In just a few weeks, the new iPhone range will be released. Millions of users all over the world will upgrade, migrating their data from old devices. While Apple has an ingenious backup system in place, it has quite a few things behind the scenes that can make the migration not go as smooth as planned. How do you do the migration properly not to lose anything?

Do you remember the times when you could just push the SIM card into your new phone and call it a day? The only “customization” available was your phone book, and that was stored on the physical SIM card. Even if your phone was capable of keeping the contact list, you could always save it onto the SIM card if you wanted to, subject to the limited SIM memory size. With time, some vendors started offering PC tools to save and restore phone data, but those were usually limited to the contact list and some bits of extra data such as notes.

Today’s smartphones have infinitely more data to transfer. All models are capable of holding tons of information, and if you want your new device to look and work just like the old one (but better), you’ll need to spend some time. But if you are in the Apple ecosystem and your new phone is an iPhone as well, the migration is much easier, although there are a couple of tips we wanted to share with you.

My personal experience starts with the iPhone 3GS (released in 2012). I dragged my data consecutively from that iPhone all the way to my current iPhone 12 Pro Max; no doubt I will move it to my new iPhone 13 (or whatever it’s called) once it is released. I had some of my phones lost, stolen and broken; I also do the backup and restore process with many test devices in our lab, so I can probably do that with my eyes closed.

Having said that, Apple offers several data transfer mechanisms, and they are not the same. Which one to choose if you want to keep as much data as possible?

Before you begin

Make sure both iPhones are fully charged, and the target device is not locked. Even more important is that your new iPhone runs the same or newer version of iOS as the one you want to transfer the data from (except for the “sync” option that works regardless of iOS versions). This means that once you receive a new iPhone, normally you cannot start restoring it from the backup or using the old other device right after turning it on. You’ll have to first set up the iPhone as a new device, then to the update, then reset to factory settings, and only then – finally! – restore it from your backup. The reason is simple: you usually keep your iPhone updated, so most probably it is running the latest version of iOS, while the new device may ship from the factory with an older version of iOS, which must be updated to receive the backup.

Why does it have to be so complicated? Why does Apple just not update iOS before the restore? The company is silent on that.

Option one: iCloud sync

This is the fastest and easiest method that is familiar to all Android users. You do not actually need to do anything special other than making sure your iPhone is set up to sync as much as possible with iCloud (Settings | Apple ID | iCloud):

Simply connect your new device to your Apple ID, wait until it completes syncing, and you are there. No computer is needed, but your iCloud plan should have enough space to keep all the data.

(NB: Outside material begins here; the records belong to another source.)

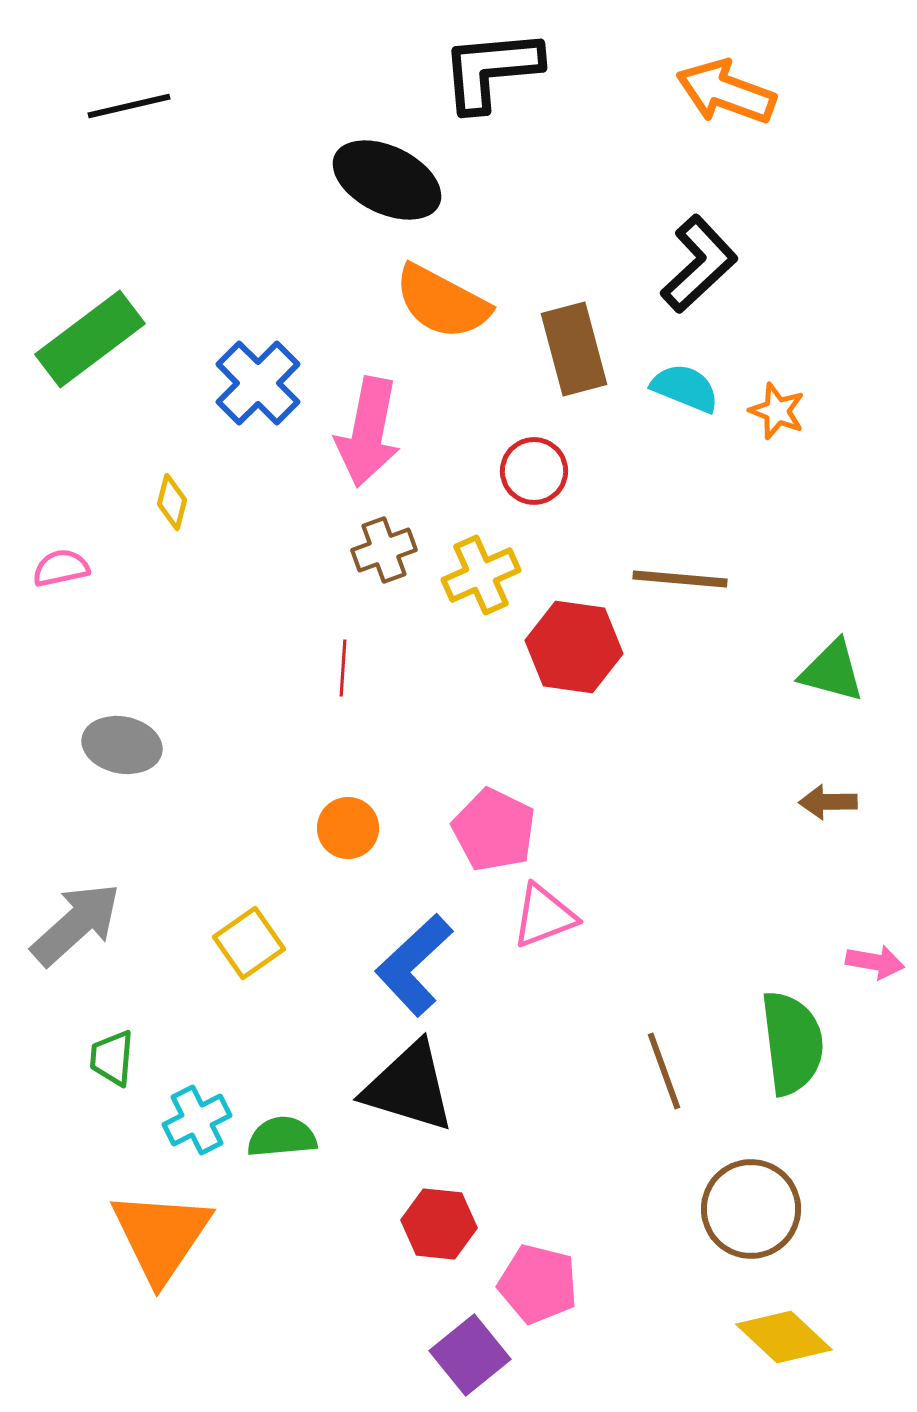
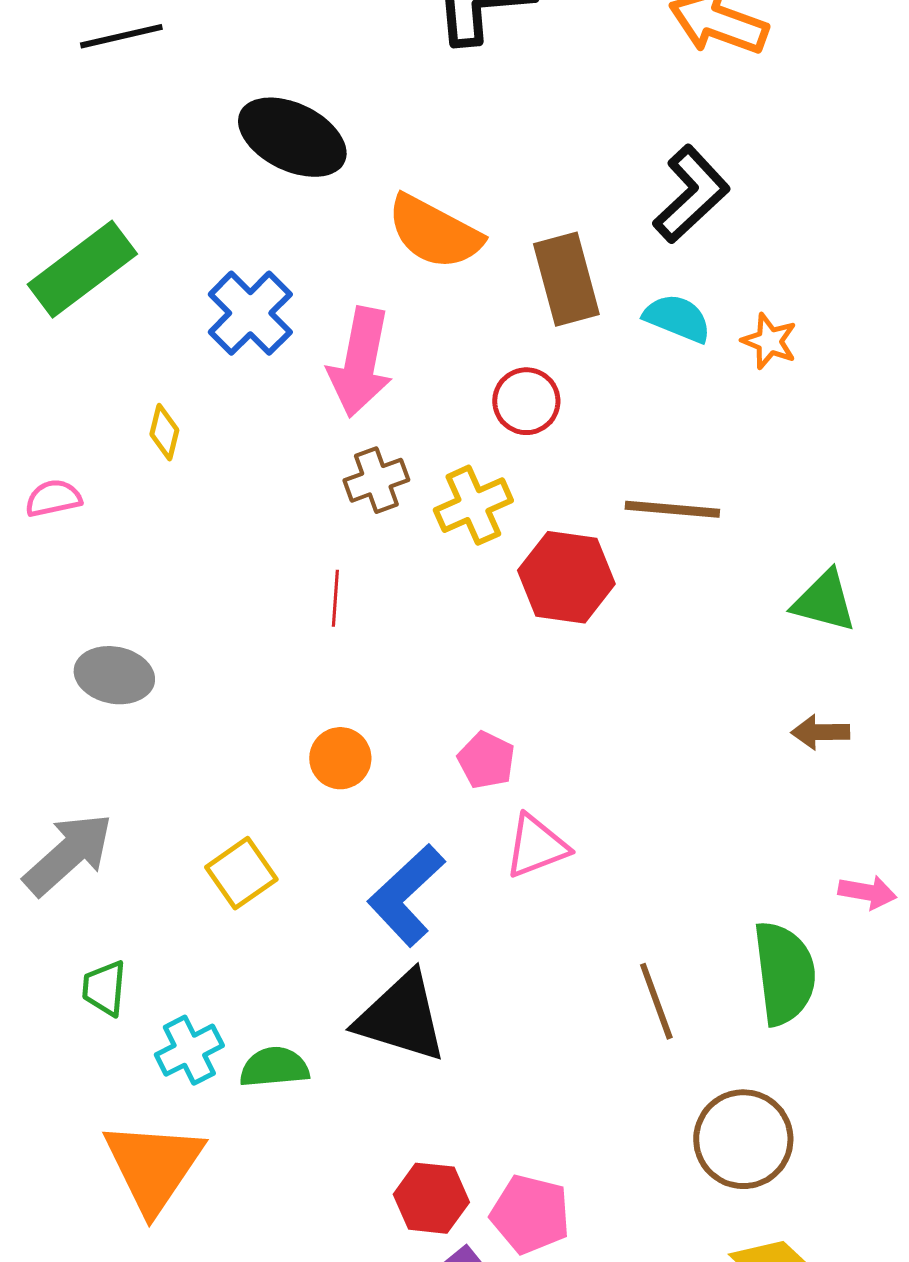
black ellipse: (387, 180) -> (292, 137), moved
pink pentagon: (494, 830) -> (486, 760), size x0.7
red hexagon: (439, 1224) -> (431, 1198), moved

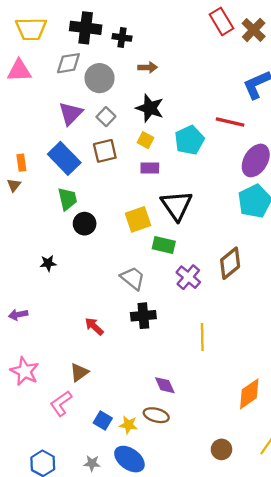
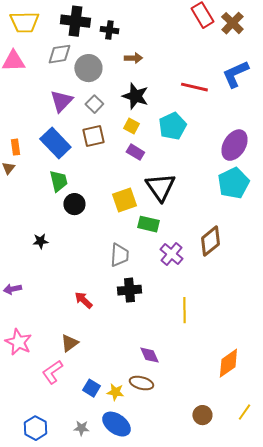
red line: (230, 122) -> (194, 87), moved
purple rectangle: (150, 168) -> (135, 152), turned 30
gray trapezoid: (133, 278) -> (119, 255), turned 55

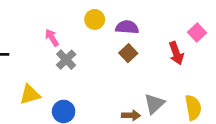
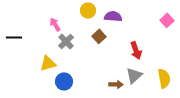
brown square: (128, 53) -> (99, 36), moved
red arrow: (176, 53) -> (136, 50), moved
yellow triangle: (30, 95) -> (48, 63), moved

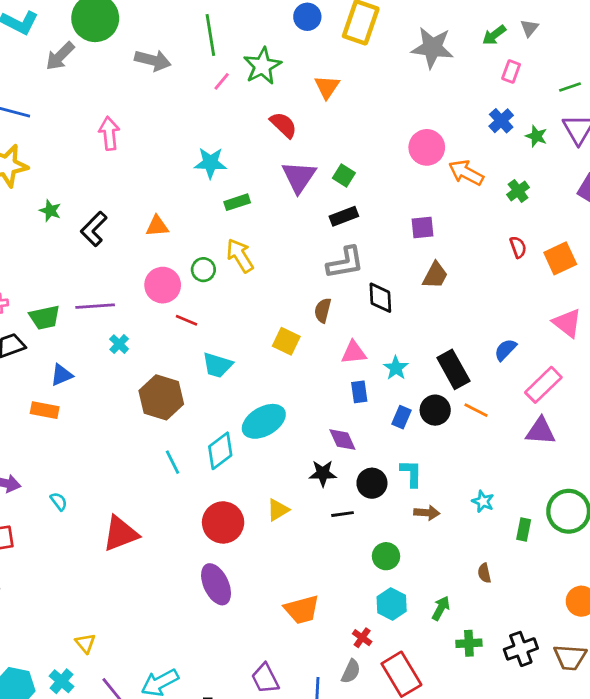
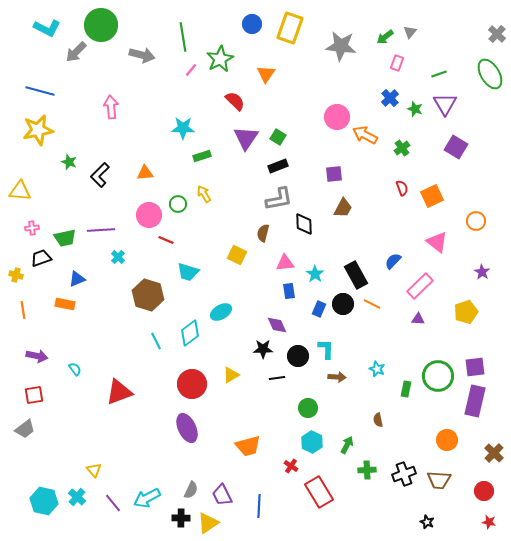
yellow arrow: (240, 256) -> (204, 194), size x0.7
cyan ellipse: (264, 421) -> (221, 312), size x0.7
purple triangle: (541, 431) -> (418, 319), size x0.6
gray semicircle: (351, 671) -> (191, 490), moved

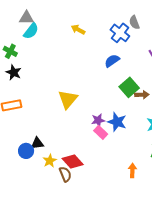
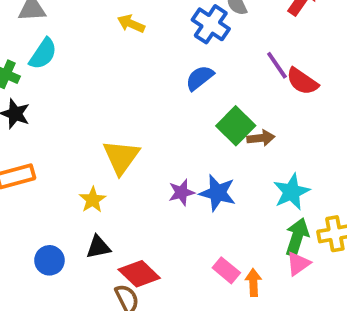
cyan semicircle: (31, 31) -> (43, 54), moved
pink rectangle: (101, 132) -> (226, 270), moved
black triangle: (37, 143) -> (98, 247), moved
yellow star: (50, 161) -> (93, 200), moved

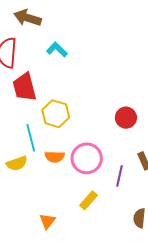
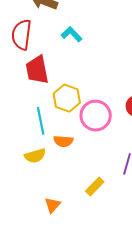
pink circle: (87, 158) -> (96, 116), moved
yellow semicircle: (17, 163) -> (35, 156), moved

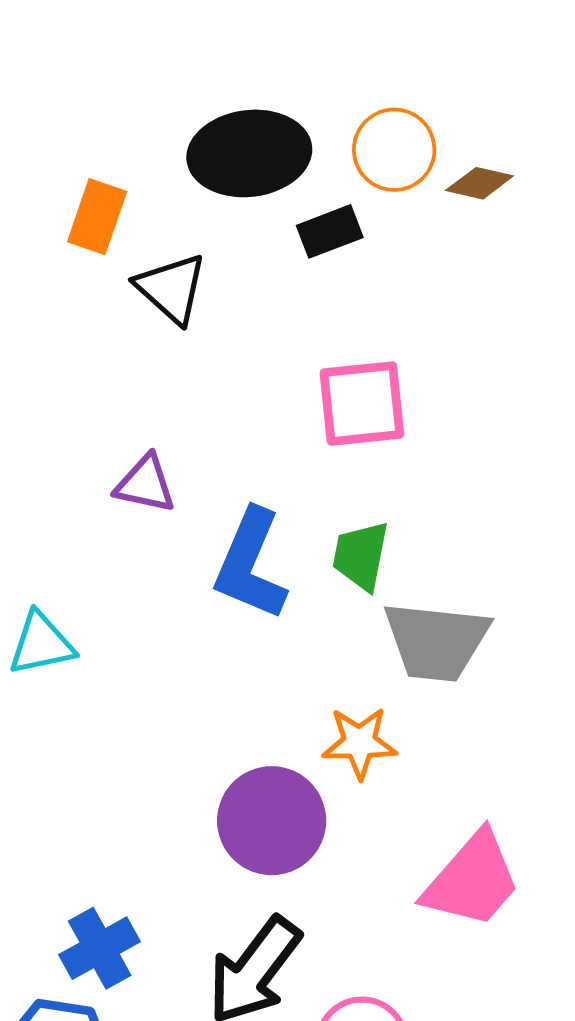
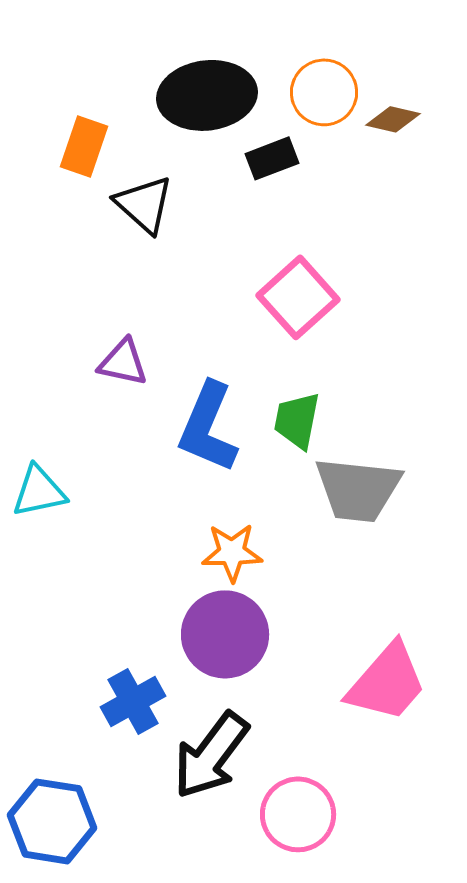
pink square: (362, 404) -> (298, 297), turned -36
orange star: (360, 743) -> (232, 552), moved
blue cross: (100, 948) -> (133, 701), moved

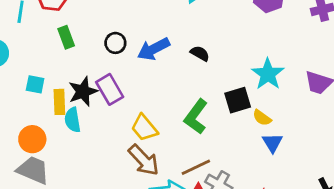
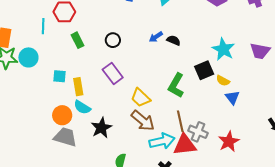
blue arrow: (153, 49) -> (156, 37), moved, size x0.6
black star: (83, 92) -> (101, 128), moved
cyan semicircle: (72, 120) -> (82, 107), moved, turned -42
brown line: (196, 167) -> (180, 121), turned -70

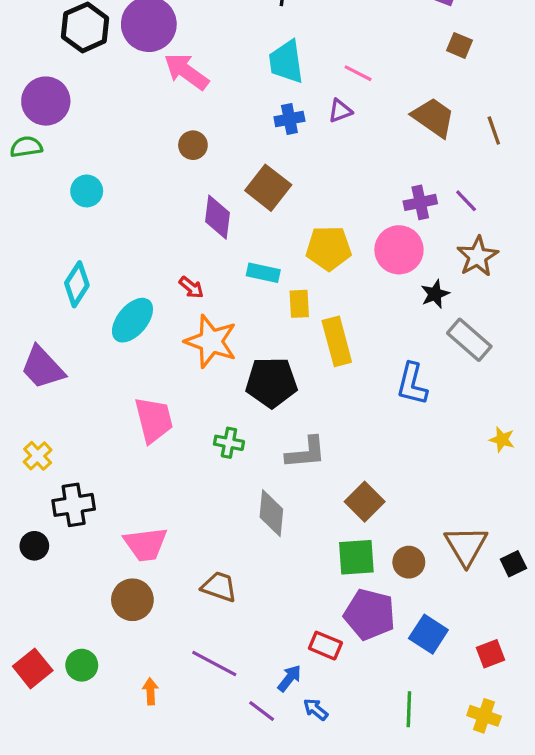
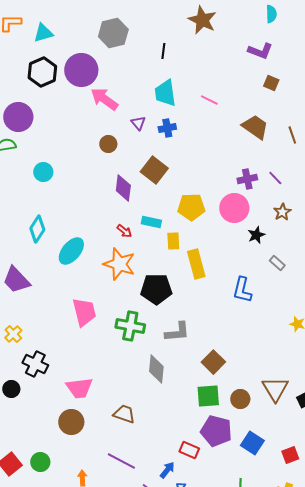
purple triangle: (340, 111) -> (138, 123), moved, turned -49
brown star: (477, 256) -> (282, 212), size x0.7
red arrow: (191, 287) -> (124, 231), moved
gray rectangle: (469, 340) -> (277, 263), size x0.6
green cross: (229, 443) -> (130, 326), size x1.6
black cross: (74, 505) -> (35, 364), turned 35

Using this option, only essential pieces of data will be synced such as your contacts, bookmarks, browsing history, etc. If you enable iCloud Photo Library, your photos will also be synced, but again, make sure to double-check that you have enough space in your iCloud account first.

While setting up your new iPhone, you will be prompted for the passcode of the old one. This is done in order to add the new device to the “trusted circle” so that it gets full access to iCloud keychain and “end to end encrypted” data.

Using this option, you will not get everything back; far from it. Some apps do not even sync their credentials, let alone their data.

Option two: direct

In modern iOS versions, Apple allows to transfer the data directly from one iPhone to another using the Quick Start option:

Use Quick Start to transfer data to a new iPhone, iPad, or iPod touch – Apple Support

Honestly, we did not test it intensively. What is bad that Apple do not tell much details how it works, wired or wirelessly, and some points are really confusing, like “If you have more than one device, you might also need to enter their passcodes” – may we have some explanation, please? This is probably about “trusted circle” issue mentioned above, yes the information what data is transferred (and probably, synced) is missing.

Option three: iCloud backup/restore

iCloud backups are a thing we know a lot about. They are very close to local backups but not quite the same; a lot of data is missing, and if you want to get (back) as much as possible, you will have to combine restoring from an iCloud backup with syncing.

A quick example. If messages and photos are synced to the cloud, then they are not included into cloud backups. If you want your photos and messages back on your new iPhone, you’ll have to restore, then wait until the syncing completes.

Before iOS 15 there was another potential problem: not enough space in your iCloud account, so your iCloud backup may not fit there (especially if you are using the free 5GB tier). iOS 15 has a great improvement allowing you to create temporary iCloud backups of any size, regardless the space available in your iCloud account, see iOS 15 Forensic Implications: Temporary iCloud Backups.

Oh btw, in case you did not know: Apple does not offer any options to work with iCloud backups but only let you restore new devices from them. You can use Elcomsoft Phone Breaker to download them (in standard iTunes-like format), though.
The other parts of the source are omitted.